If production has not been obtained at the expiration of the primary term of the lease but drilling operations are being conducted, the lessee may apply in writing for a 30 day lease extension. The application must be filed on or before the expiration of the primary term. Additional extensions of 30 days each may be granted up to an aggregate of 360 days. Payment for an extension must be received on or before the last day of the primary term or current extension. The extension fee is $20.00 for each acre in the lease for each 30-day extension period.
Given the current market environment we’ve been receiving questions regarding University Lands’ shut-in procedures. If your company would like to request approval to shut-in a well on PUF lands, please complete a Shut-in Certificate Application for each UL Lease, then scan and email to the appropriate Landman (see chart below). If you are requesting approval to shut in multiple wells on one University Lands lease, please include information for all applicable wells. Once we have had the opportunity to review your request, and if we approve, we will send an invoice for the appropriate amount and provide your company with a Shut-In Certificate upon receipt of payment. Shut-In Certificates are valid for one calendar year from the shut-in date.
Please note, in order for a well to be eligible for shut-in, it must be capable of producing oil and/or gas in paying quantities as of March 1, 2020. If the well does not meet these criteria, the shut-in application will not be approved.
|Andrews, Crane, Dawson, Gaines, Martin, Upton (Block 30 only)
|Callahan, Cooke, Crockett, Irion, Lamar, McLennan, Reagan, Schleicher, Shackelford,
Terrell, Upton (excluding Block 30)
|Culberson, El Paso, Hudspeth, Loving, Pecos, Ward, Winkler
An oil and gas lease may be amended to include certain lease provisions in the form adopted by the Board for Lease of University Lands at the time the lease is amended. Written application is required. The Board for Lease of University Lands allows amendments of leases with a payment of $100 per lease.
More current versions of the UL oil and gas lease include a re-working provision. Without this provision, a cessation of production from the lease could result in its automatic termination. In order to preclude the risk of automatic termination of the lease in the event of a stoppage in production, and to provide certainty to the parties in the event of such a cessation, lease agreements without this provision can be amended to add the 60 day re-working clause, shut-in royalty provisions, and take-in-kind royalty rights. Any amendment of the lease would not affect royalty obligations or other fees and payments as set out in the existing lease.
At least 45 days prior to commingling production, an operator must submit by mail to the Land Department a written request in letter form along with:
- Hard copy of the P-17
- Plat depicting production storage facility schematic
- Plat depicting the location of wells and leases to be commingled
A request for permission to add or delete a lease(s) to an existing approved commingle, the request may be made via email to ULCommingle@utsystem.edu. Please attach a copy of the P-17 and a plat showing the lease(s) to be added or deleted.

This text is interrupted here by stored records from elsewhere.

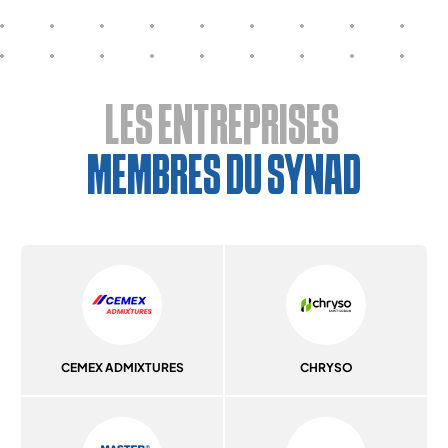
LES ENTREPRISES
MEMBRES DU SYNAD
CEMEX ADMIXTURES
CHRYSO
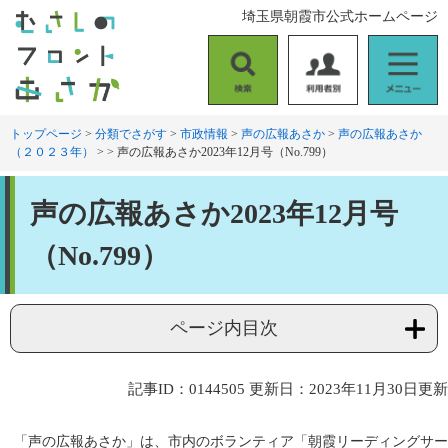
ペ
メ
埼玉県朝霞市公式ホームページ
ー
ニ
ジ
ュ
の
ー
検
利
メ
先
を
索
用
ニ
頭
飛
者
ュ
トップページ
>
分類でさがす
>
市政情報
>
声の広報あさか
>
声の広報あさか
で
ば
（２０２３年）
>
>
声の広報あさか2023年12月号（No.799）
別
ー
す
し
。
て
本
本
声の広報あさか2023年12月号
文
文
へ
（No.799）
ページ内目次
記事ID：0144505
更新日：2023年11月30日更新
「声の広報あさか」は、市内のボランティア「朝霞リーディングサー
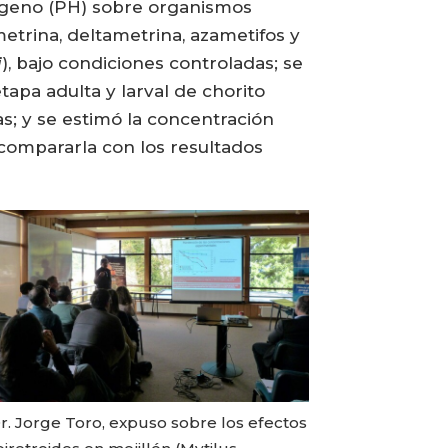
rógeno (PH) sobre organismos
metrina, deltametrina, azametifos y
i
), bajo condiciones controladas; se
apa adulta y larval de chorito
as; y se estimó la concentración
compararla con los resultados
r. Jorge Toro, expuso sobre los efectos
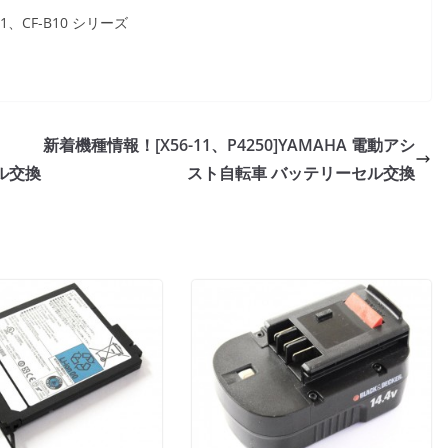
、CF-B10 シリーズ
新着機種情報！[X56-11、P4250]YAMAHA 電動アシ
ル交換
スト自転車 バッテリーセル交換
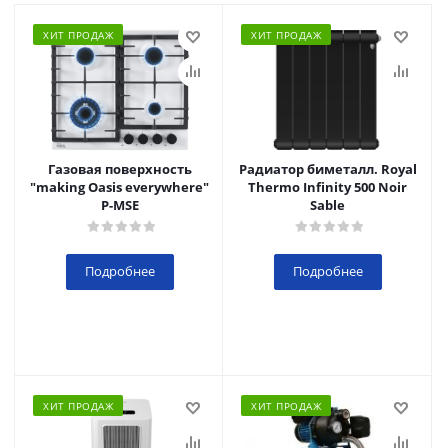
ХИТ ПРОДАЖ
ХИТ ПРОДАЖ
Газовая поверхность
Радиатор биметалл. Royal
"making Oasis everywhere"
Thermo Infinity 500 Noir
P-MSE
Sable
Подробнее
Подробнее
ХИТ ПРОДАЖ
ХИТ ПРОДАЖ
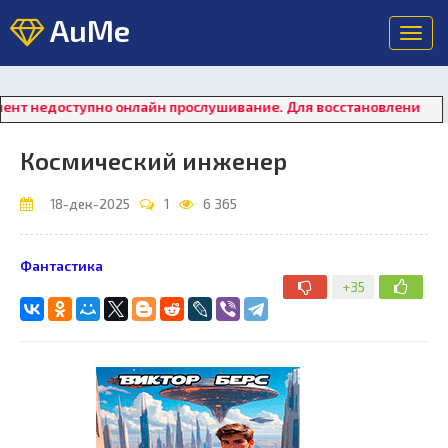
AuMe
Toggl
navig
едоступно онлайн прослушивание. Для восстановления работы п
Космический инженер
18-дек-2025
1
6 365
Фантастика
+35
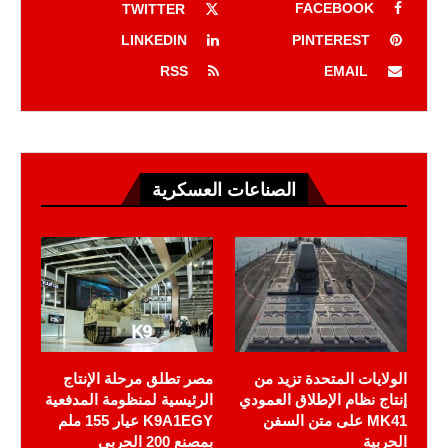
FACEBOOK
TWITTER
LINKEDIN
PINTEREST
RSS
EMAIL
الصناعات العسكرية
الولايات المتحدة تزيد من
مصر تطلق مرحلة الإنتاج
إنتاج نظام الإطلاق العمودي
الرئيسية لمنظومة المدفعية
MK41 على متن السفن
K9A1EGY عيار 155 ملم
الحربية
بمصنع 200 الحربي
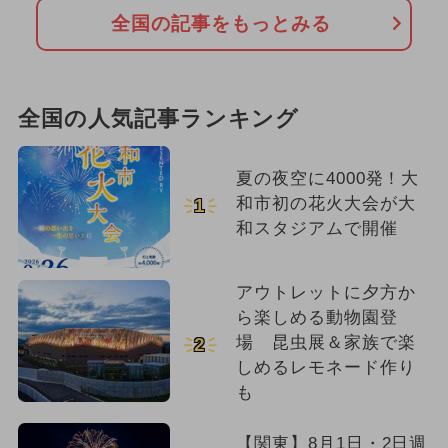
全国の記事をもっとみる
全国の人気記事ランキング
夏の夜空に4000発！大
和市初の花火大会が大
1
和スタジアムで開催
アウトレットに夕方か
ら楽しめる動物園登
場 昆虫展＆家族で楽
2
しめるレモネード作り
も
【関東】8月1日・2日週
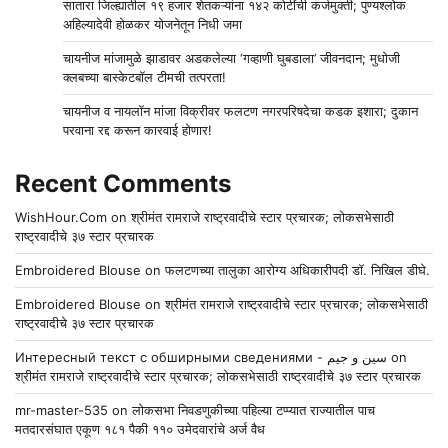
सातारा जिल्ह्यातील १९ हजार शेतकऱ्यांना १४२ कोटींची कर्जमुक्ती; पुण्यश्लोक
अहिल्यादेवी होळकर योजनेतून निधी जमा
चायनीज मांजामुळे झाडावर अडकलेल्या ‘गव्हाणी घुबडाला’ जीवनदान; मुधोजी
क्लबच्या बास्केटबॉल टीमची तत्परता!
चायनीज व नायलॉन मांजा विक्रीवर फलटण नगरपरिषदेचा कडक इशारा; दुकान
परवाना रद्द करून कारवाई होणार!
Recent Comments
WishHour.Com
on
श्रीमंत रामराजे राष्ट्रवादीचे स्टार प्रचारक; लोकसभेसाठी
राष्ट्रवादीचे ३७ स्टार प्रचारक
Embroidered Blouse
on
फलटणच्या तालुका आरोग्य अधिकारीपदी डॉ. निखिल डीघे.
Embroidered Blouse
on
श्रीमंत रामराजे राष्ट्रवादीचे स्टार प्रचारक; लोकसभेसाठी
राष्ट्रवादीचे ३७ स्टार प्रचारक
Интересный текст с обширными сведениями - سين و جيم
on
श्रीमंत रामराजे राष्ट्रवादीचे स्टार प्रचारक; लोकसभेसाठी राष्ट्रवादीचे ३७ स्टार प्रचारक
mr-master-535
on
लोकसभा निवडणुकीच्या पहिल्या टप्प्यात राज्यातील पाच
मतदारसंघात एकूण १८१ पैकी ११० उमेदवारांचे अर्ज वैध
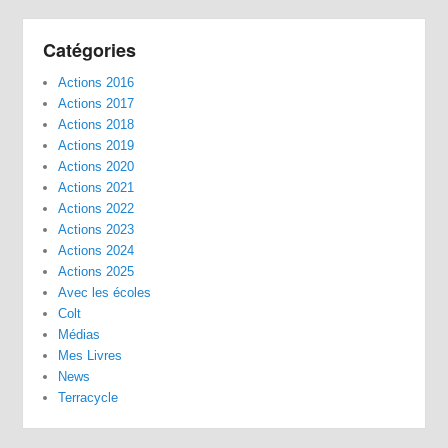
Catégories
Actions 2016
Actions 2017
Actions 2018
Actions 2019
Actions 2020
Actions 2021
Actions 2022
Actions 2023
Actions 2024
Actions 2025
Avec les écoles
Colt
Médias
Mes Livres
News
Terracycle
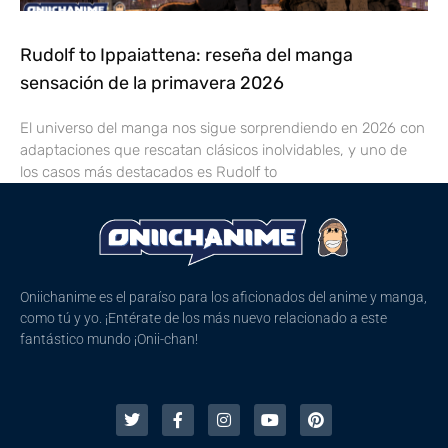
Rudolf to Ippaiattena: reseña del manga
sensación de la primavera 2026
El universo del manga nos sigue sorprendiendo en 2026 con
adaptaciones que rescatan clásicos inolvidables, y uno de
los casos más destacados es Rudolf to
Oniichanime es el paraíso para los aficionados del anime y manga,
como tú y yo. ¡Entérate de los más nuevo relacionado a este
fantástico mundo ¡Onii-chan!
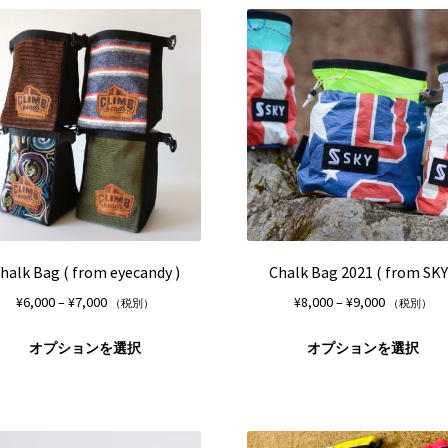
シ
に
ョ
は
ン
複
は
数
商
の
品
バ
ペ
リ
ー
エ
ジ
ー
か
シ
ら
ョ
選
ン
択
が
halk Bag ( from eyecandy )
Chalk Bag 2021 ( from SKY
で
あ
価
価
¥
6,000
–
¥
7,000
¥
8,000
–
¥
9,000
（税別）
（税別）
き
り
格
格
ま
ま
こ
帯:
帯:
オプションを選択
オプションを選択
す
す。
の
¥6,000
¥8,000
オ
商
–
–
プ
品
¥7,000
¥9,000
シ
に
ョ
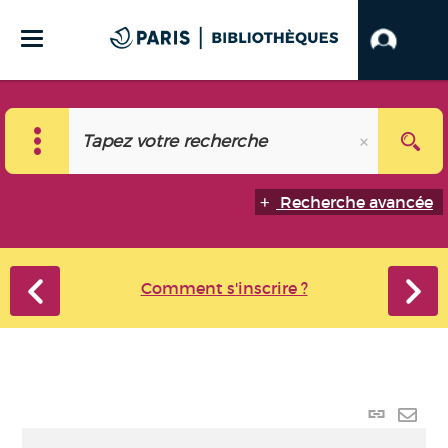
Recherche avancée
Comment s'inscrire ?
Lien
perma
Envo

Applications and required documentation should be submitted to University Lands at least thirty (30) days before drilling is scheduled to begin. If this is not possible, contact the Land Department.

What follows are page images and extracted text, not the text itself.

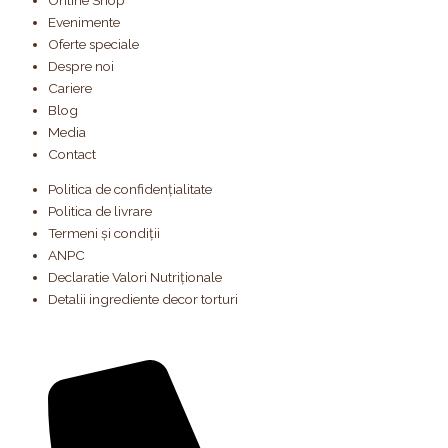
Evenimente
Oferte speciale
Despre noi
Cariere
Blog
Media
Contact
Politica de confidențialitate
Politica de livrare
Termeni și condiții
ANPC
Declaratie Valori Nutriționale
Detalii ingrediente decor torturi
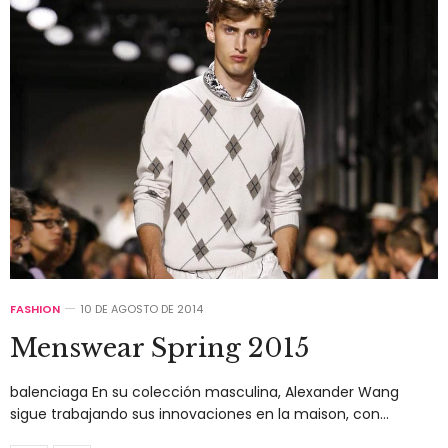
FASHION
10 DE AGOSTO DE 2014
Menswear Spring 2015
balenciaga En su colección masculina, Alexander Wang
sigue trabajando sus innovaciones en la maison, con…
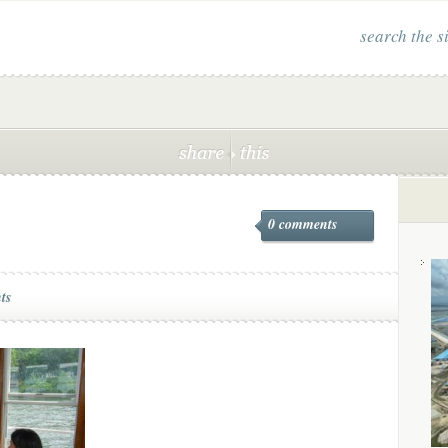
search the s
0 comments
ts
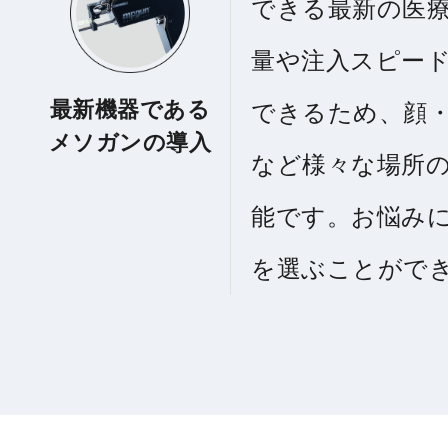
できる最新の医
量や注入スピー
最新機器である
できるため、顔
メソガンの導入
など様々な場所
能です。お悩み
を選ぶことがで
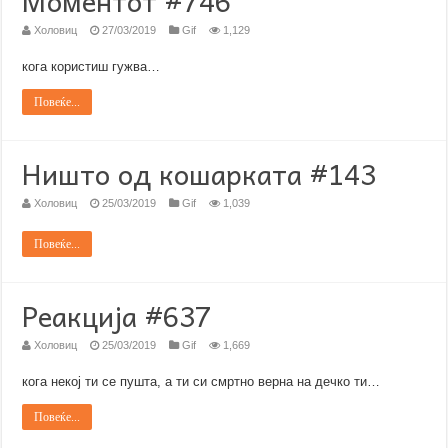
Моментот #746
Холовиц
27/03/2019
Gif
1,129
кога користиш гужва…
Повеќе...
Ништо од кошарката #143
Холовиц
25/03/2019
Gif
1,039
Повеќе...
Реакција #637
Холовиц
25/03/2019
Gif
1,669
кога некој ти се пушта, а ти си смртно верна на дечко ти…
Повеќе...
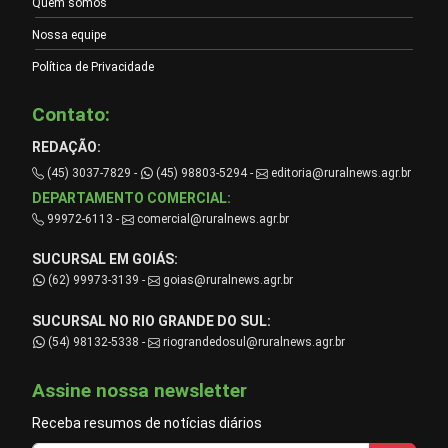
Quem somos
Nossa equipe
Política de Privacidade
Contato:
REDAÇÃO:
(45) 3037-7829 -
(45) 98803-5294 -
editoria@ruralnews.agr.br
DEPARTAMENTO COMERCIAL:
99972-6113 -
comercial@ruralnews.agr.br
SUCURSAL EM GOIÁS:
(62) 99973-3139 -
goias@ruralnews.agr.br
SUCURSAL NO RIO GRANDE DO SUL:
(54) 98132-5338 -
riograndedosul@ruralnews.agr.br
Assine nossa newsletter
Receba resumos de notícias diários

If the lessee establishes production on a lease within the primary term of that lease, then according to Article 8 of the UL oil & gas lease, the lessee is required to spud a second well within 120 days of the Primary Term expiration date, and additional wells every 120 days thereafter. Otherwise, all non-productive acreage will be severed from the Lease and returned to University Lands’ inventory.
On or before the date upon which Lessee is obligated to spud in a well under Article 8(b)(i), Lessee may remit a fee (the "Deferred Drilling Fee") in the amount of twenty dollars ($20.00) per acre for all acreage in the Premises except Productive Acreage. Timely payment of the deferred drilling fee entitles Lessee to extend the time period for spudding in a well under Article 8(b)(i) by thirty (30) days. Lessee may extend the time period for spudding in the well for two additional and successive periods of thirty days each by the payment of a like sum of money on or before the expiration of the then-current extended time period.
Reinjection of Gas
Royalty is paid on all gas produced and sold. Any operator planning to re-inject gas into a producing formation must obtain prior approval from University Lands.
An example of the required paperwork can be found in Forms. Provide a request letter, including the UL leases (with legal descriptions) involved, specifically which wells gas shall have re-injected, how the gas will be metered and a facility schematic showing how the product is routed, metered and distributed. Include sales line meter location in relation to the battery and how gas will be sent back to the wells.
When providing production reports to University Lands, any gas volume re-injected and volumes sold must be included.